PCP was used extensively in New Zealand from the 1960's to 1988 - principally as a fungal preservative in the timber treatment and processing industries. Unfortunately New Zealand was one of the heaviest per capita users of PCP's in the world.

As far back as 1992 the Ministry of the Environment estimated that there are around 450 dioxin contaminated timber sites in New Zealand. Indeed, if you include small timber treatment plants and dumpsites that number could be as high as 800.

We have very little information about how many are contaminated, or how badly - that is what this money is for - but we do know that some are extraordinarily contaminated. The Waipa timber yard, for example, was found to have the world's highest levels of dioxins ever found in a soil sample.

One of the concerns is that some of these ex-timber treatment plans have been converted into other uses -even into residential housing. The question is, should people be living on these sites, or near to them?

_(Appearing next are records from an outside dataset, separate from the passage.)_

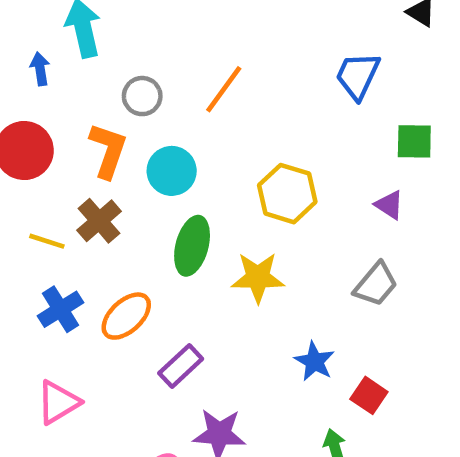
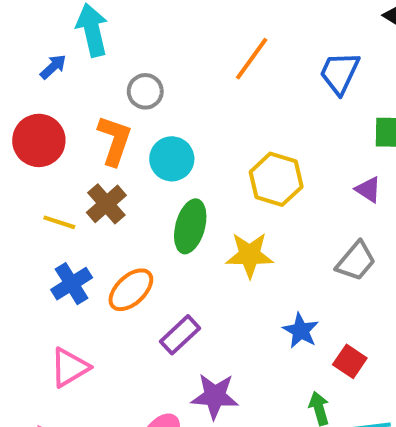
blue arrow: (40, 69) -> (53, 67), turned 56
orange line: (224, 89) -> (252, 59), moved

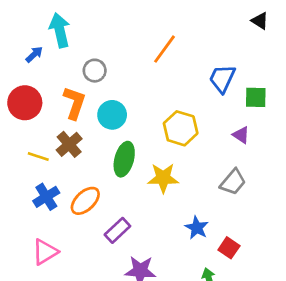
blue trapezoid: (340, 73) -> (222, 79), moved

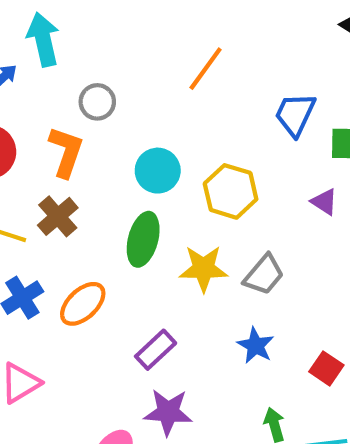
cyan circle: (112, 115) -> (158, 171), moved
gray trapezoid: (233, 182) -> (264, 275), moved
purple rectangle: (117, 230) -> (156, 350), moved
red square: (229, 248) -> (326, 368), moved

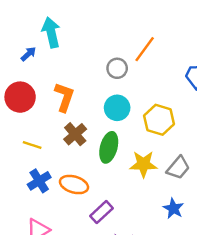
gray circle: (97, 102) -> (117, 68), moved
brown cross: (58, 216) -> (75, 134), moved
orange ellipse: (83, 304) -> (74, 185), turned 60
purple rectangle: (156, 350) -> (102, 212), moved

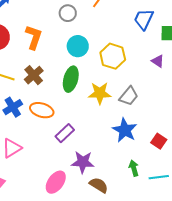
gray circle: (117, 68) -> (68, 13), moved
brown cross: (75, 134) -> (34, 75), moved
blue star: (173, 208) -> (125, 130), size x1.4

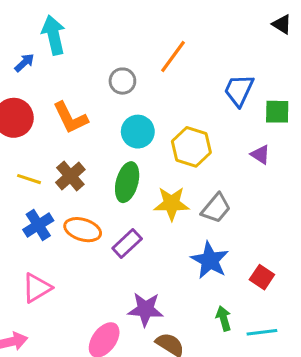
orange L-shape: (34, 37) -> (70, 118), turned 135
purple rectangle: (65, 133) -> (127, 243), moved

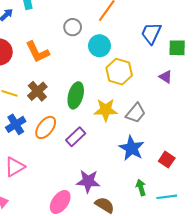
cyan circle: (138, 132) -> (99, 46), moved
orange ellipse: (83, 230) -> (46, 127), turned -70

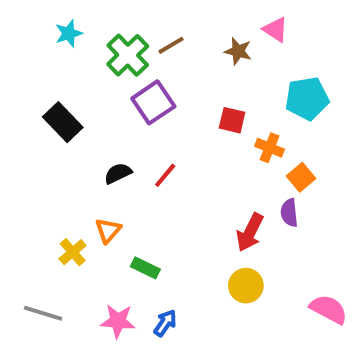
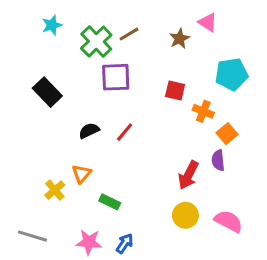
brown star: (238, 51) -> (179, 39), turned 30
purple square: (153, 102) -> (116, 77), turned 32
pink semicircle: (329, 309) -> (228, 221), moved

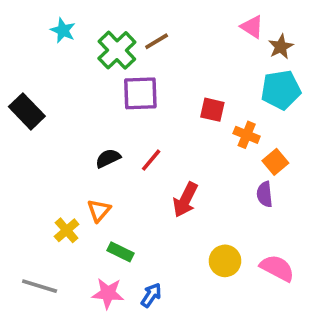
cyan star: (52, 25) -> (63, 30), turned -30
brown star: (179, 39) -> (281, 47), moved
black rectangle: (47, 92) -> (27, 111), moved
red arrow: (188, 175) -> (185, 200), moved
green rectangle: (110, 202) -> (121, 252), moved

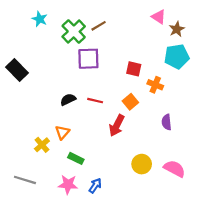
red line: (151, 160) -> (95, 101), turned 63
orange square: (275, 162) -> (130, 102), moved

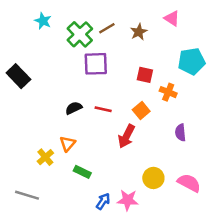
brown star: (177, 29) -> (139, 32), moved
pink star: (68, 184) -> (128, 200), moved

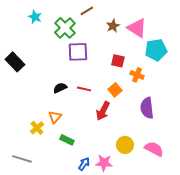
pink triangle: (172, 18) -> (137, 28), moved, size x1.5
brown line: (107, 28) -> (87, 11), moved
purple semicircle: (180, 133) -> (147, 108), size x1.5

Our hope is that as a result of this testing programme that this budget initiative creates, all dioxin contaminated sites around New Zealand will be publicly identified on a national register and remedial action will be taken to clean them up.

New Zealanders have a right to know whether they live near a dioxin contaminated site. The Government or Regional Councils cannot hide behind commercial secrecy and deny New Zealanders that right.

It is crucial that we do not continue to turn a blind eye to these contaminated sites, and pretend that they do not exist, but that we begin the arduous and no doubt expensive work of cleaning up dioxin contaminated sites in our clean, green land.

The second part of today's programme will test airborne emissions from around 15 industrial plants around New Zealand - particularly discharges to air from metal foundries.

This will help us to identify whether there are industrial sites around New Zealand which are discharging dioxin emissions, and to set limits, with a view to eliminating altogether, airborne emissions from industrial processes.

The Government must also move swiftly to clean up our environment and phase out all industrial processes and products that produce dioxins.

We do not want to see the Ministry for the Environment's Action Plan for Reducing Discharges of Dioxin to Air being used to legitimise existing dioxin contamination and the continued use of dioxin-emitting products and processes.

We are concerned at the suggestion that the Government would set threshold levels and 'acceptable health safety margins' for dioxin emissions, given that there are no safe levels of dioxins.

We want to see a comprehensive strategy in place to eliminate dioxins in New Zealand, and the testing programme announced today will be a fundamental building block of this strategy.

As part of that strategy, incinerators that emit any airborne dioxins should be closed down, the use and burning of any organochlorine waste should be prohibited, and the use of PVCs by industry, and chlorine bleaching of pulp and paper, should be phased out.

There are alternative technologies available for these processes which do not produce dioxins, and industry should be required to convert to these.

As well, the Government should have a purchasing policy of only using chlorine-free paper and not using building materials that contain PVS's.

Finally, having put the health of thousands of New Zealanders at risk by past neglect, and having reassured New Zealanders that there was no health risk from dioxin exposure, the Government must now accept responsibility and compensate New Zealanders who suffer from dioxin related illnesses.

We need to compensate workers who have been occupationally exposed to PCP's and have suffered adverse health effects as a result and people.

Residents who live near chemical plants such as in Paritutu in new Plymouth should also be entitled to compensation if they are found to have an unacceptably high dioxin body burden and to have suffered health effects as a consequence.

Unless we take these measures, along with the introduction of a national environmental dioxin standard, we are not going to make progress in eliminating dioxins, as we pledged to do when we signed the international POP's agreement last year.